[cfe-dev] Filesystem has Landed in Libc++
James Y Knight via cfe-dev
cfe-dev at lists.llvm.org
Sat Aug 11 12:02:46 PDT 2018
Sure. However, it's not only btrfs, that's just one example.
Take macOS again: although the default filesystem (APFS) only stores a
64-bit value containing nanoseconds since Jan 1, 1970 on disk, that's just
one filesystem, not a fundamental restriction. The kernel and userspace
file APIs pass times through with the full 64-bit time_t range. (This can
be easily demonstrated with a FUSE filesystem.)

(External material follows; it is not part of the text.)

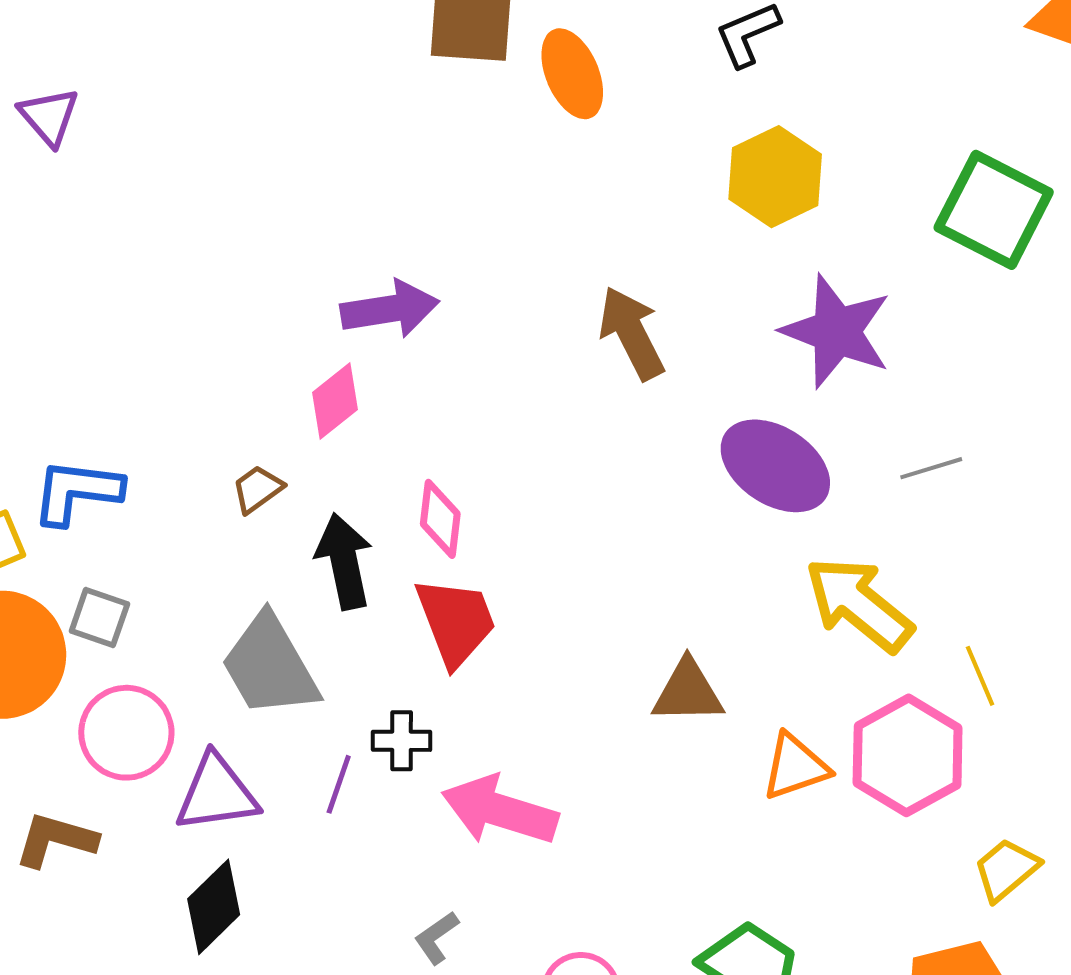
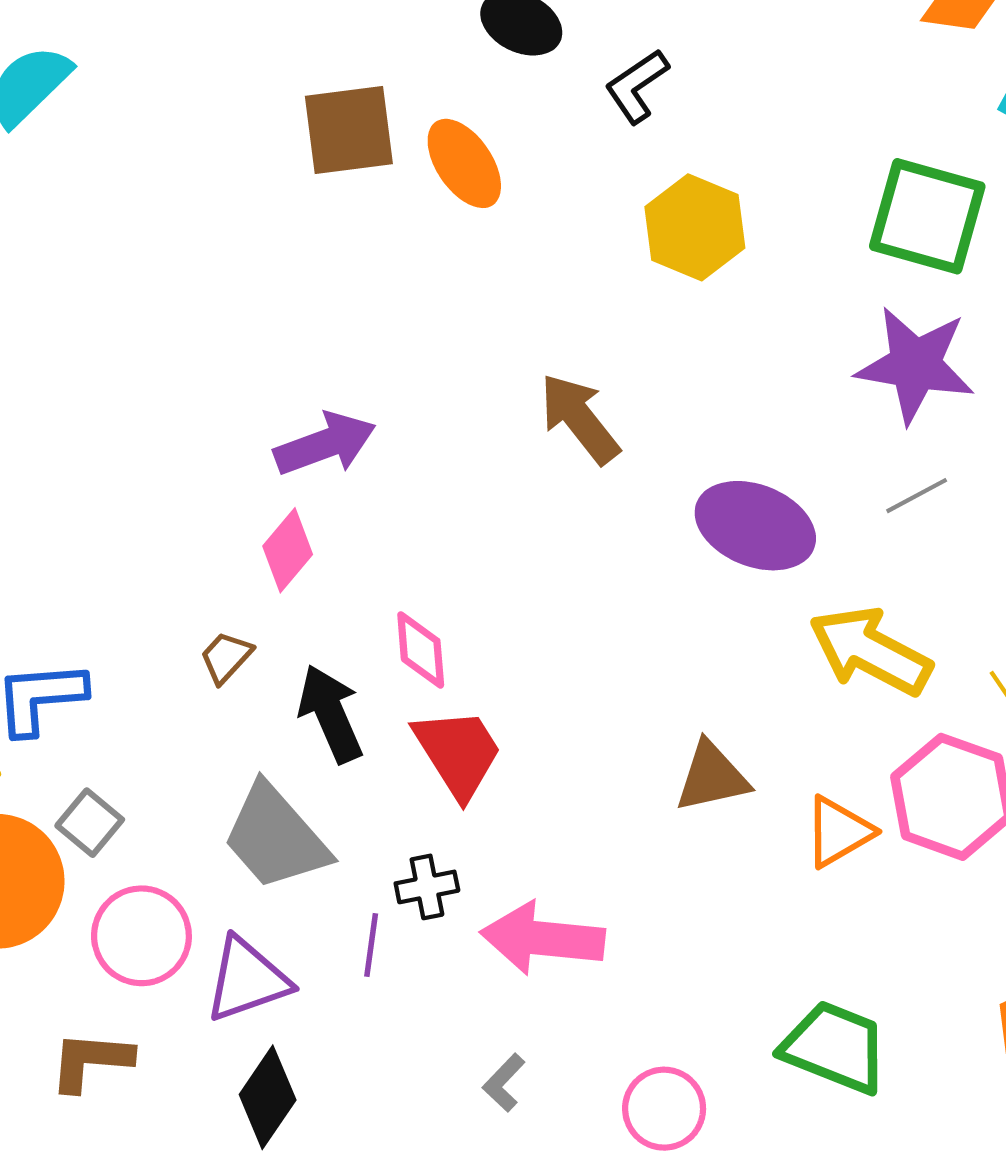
purple star: (836, 331) -> (915, 365), moved
gray square: (99, 617) -> (90, 823), turned 32

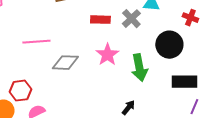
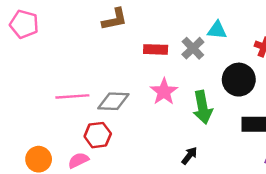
pink line: (36, 42) -> (72, 96), moved
red hexagon: (20, 91) -> (98, 135), moved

IMO, the set of platforms where a 64-bit value is likely to be
always-sufficient is probably just Windows -- there, the file APIs
themselves restrict the number of bits required (representing time as an
unsigned 64-bit quantity containing 100-nanosecond intervals since January
1, 1601), rather than just a particular filesystem's on-disk-storage method.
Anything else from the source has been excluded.